CARINGIN, DESA KECIL SEJUTA KENANGAN
Sebenarnya ini cuplikan artikel saya di buku KKN yang akan diserahkan ke PPM, tapi ya iseng sajalah saya post di sini. KKN ini dilaksanakan sekitar setahun lalu, tepatnya tanggal 25 Juli 2016.
a.
KKN, apasih?
Semester kali ini
sangat berbeda dengan 5 semester sebelumnya, dimana saya sebagai anak biologi
sejati senantiasa disibukkan dengan berbagai praktikum beserta laporan –
laporannya. Mamasuki semester enam, kuliah menjadi semakin menantang dengan
banyaknya tugas proposal dan presentasi, serta KKN. Menyadari adanya KKN di
semester ini, terbersit dalam benak saya, bahwa saya bukan lagi mahasiswa yang
hanya disibukkan dengan dua Tridharma perguruan tinggi seperti praktikum atau
penelitian dan menghafal atau memahami slide dosen sebagai bagian dari proses
belajar mengajar (pengajaran), lebih dari itu, ada salah satu kewajiban yang
harus saya penuhi sebagai mahasiswa, Mengabdi. Suatu kewajiban seorang
terididik, yang sejatinya paling utama namun seringkali terlupakan, dan
dianggap hanya sebagai penggugur kewajiban semasa kuliah. Padahal menurut saya,
KKN ini sebetulnya bisa menjadi penghubung antara masyarakat dan dunia
pendidikan, pemberi pelajaran hidup yang nyata, serta bisa menjadi ladang untuk
menebar manfaat kepada orang lain dengan ilmu yang sudah di dapat di bangku
kuliah. Bukankah sebaik – baik manusia adalah yang bermanfaat bagi manusia yang
lain? Saya sungguh tak sabar!
Informasi mengenai KKN
ini banyak saya dapatkan dari cerita kakak tingkat, website, serta isu – isu
yang beredar antar mahasiswa semester 6. Pelaksanaan KKN - PPPM tahun ini cukup
berbeda dengan tahun lalu, karena hamper semua sistem dirubah, dimana pemilihan
anggota kelompok, pemilihan desa untuk pengabdian serta dosen pembimbing
sepenuhnya dilakukan oleh PPM secara random.

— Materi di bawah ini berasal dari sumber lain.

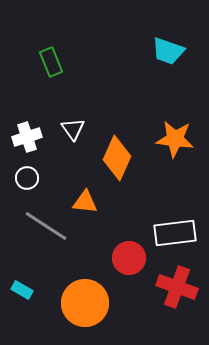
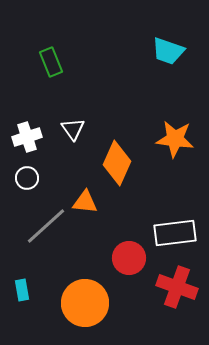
orange diamond: moved 5 px down
gray line: rotated 75 degrees counterclockwise
cyan rectangle: rotated 50 degrees clockwise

System tersebut nantinya akan
mempertemukan saya dengan 10 orang lain dari jurusan yang berbeda denganku, dan
mensyaratkan suatu kelompok untuk merencanakan beberapa kegiatan yang
dibutuhkan di desa yang telah ditentukan selama satu bulan.
b.
Kendala Terbesar di
Benakku
Sebelum berangkat KKN,
ada banyak hal yang ada dalam fikiranku, salah satunya yakni bagaimana nanti
tanggapan masyarakat di Desa Caringin dengan adanya kelompok KKN ku, apa yang
harus saya lakukan, serta bagaimana nantinya aku bersosialisasi dengan teman –
teman KKN yang baru aku kenal. Ada begitu banyak kekhawatiran, namun pada
akhirnya itu semua terlewati seiring berjalannya waktu.
Kemudian tibalah
saatnya survey ke tempat KKN, yaitu desa Caringin. Ketika aku dan teman – teman
survey, tak satupun dari kami yang tau bagaimana cara ke desa tersebut,
akhirnya kami menggunakan Google Maps dengan sisa – sisa ingatan salah
satu teman KKN ku, bermodal keberanian kita menerobos hujan, hingga baju yang
basah kembali kering.
c.
Kalian yang Terbaik
Kala itu, tepatnya
tanggal 22 April 2016, PPM dalam websitenya telah menentukan kelompok KKN yang
sudah sedari lama aku tunggu, antara takut, penasaran dan deg – degan, akan
seperti apa wajahnya, bagaimana sifatnya dan dapatkah aku berbaur? Seperti
halnya kelompok yang lain, kelompok ku terdiri dari 11 orang, yang terdiri atas
6 orang perempuan tangguh (fiah, dila, nisa, pipit, Irma, dan aku), serta 5
orang laki – laki yang menggemaskan (Irfan, Adit, Wafi, Satria dan Fazel).
Persiapan mau berangkat
kumpul pas makan doang :( (kadang sisanya pada pergi)
Siti Muntafiah, atau
aku dan teman – teman biasa memanggilnya “Fiah”. Pertama kali aku bertemu
dengannya, dia terlihat sangat kalem, bersemangat meskipun seringkali sedikit slow
motion, dan kata – katanya terkadang lucu. Masih jelas dalam ingatanku,
ketika kami rapat untuk pertama kali, lalu dia mengatakan “Ngerokok nya yang
sopan ya!” sontak kami tertawa membayangkan bagaimana caranya. Selain itu, dia
adalah teman yang sangat baik, ada saja yang bisa kita bicarakan setiap kali
bertemu. Dia selalu bercerita tentang Kakaknya yang darinya aku juga tersihir
dengan kata – kata bijak kakaknya. Oh ya, karena dia juga sekretaris, dia
adalah orang yang paling rajin mengingatkan aku dan teman - teman untuk
menyusun proposal, proker, laporan mingguan sampai laporan akhir, sehingga
selalu ada senandung di malam minggu yang panjang hingga esok hari tiba. Begini
bunyinya, “Ayo, laporan sudah dikerjakan belum?”, “terakhir dikumpulin malam
ini ya!” “Ayo dikerjain laporannya biar cepet dikirim ke PPM”. Setelah beberapa
waktu berteman dengannya, sekarang aku juga tahu, ternyata dia suka menyanyi,
namun setiap kali dia menyanyi aku selalu ingin tertawa, apalagi ketika dia
menyanyikan sebuah lagu yang entah apa judulnya, yang aku ingat hanya sepenggal
lirik yang berbunyi “hatimu…”, mungkin karena aku merasa nadanya berubah dari
mayor ke minor atau minor ke mayor secara tiba – tiba? Ah.. fiah, terimakasih…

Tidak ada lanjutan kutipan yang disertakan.